WHAT IS BEING ASKED
Check every line of the data below for the string "Product", and copy the ones that hold it.

TASK INPUT

───

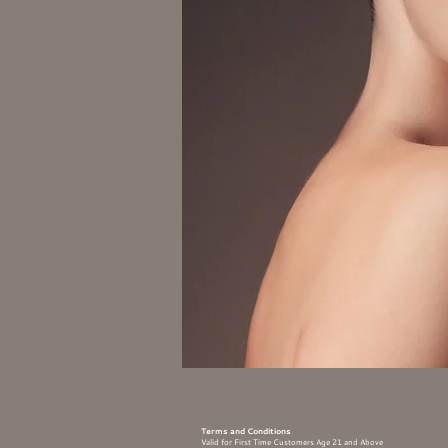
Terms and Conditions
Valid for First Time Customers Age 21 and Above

───

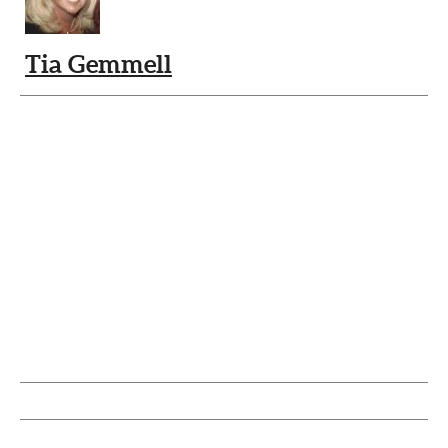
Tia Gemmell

───

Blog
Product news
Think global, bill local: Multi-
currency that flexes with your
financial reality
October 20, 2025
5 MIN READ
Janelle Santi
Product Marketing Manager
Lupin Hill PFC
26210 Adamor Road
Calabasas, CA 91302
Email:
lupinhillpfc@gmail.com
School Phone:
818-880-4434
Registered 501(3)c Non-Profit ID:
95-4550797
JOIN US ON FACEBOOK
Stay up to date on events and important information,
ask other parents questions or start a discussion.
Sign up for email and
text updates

───

REPLY TO THE TASK
Product news
Product Marketing Manager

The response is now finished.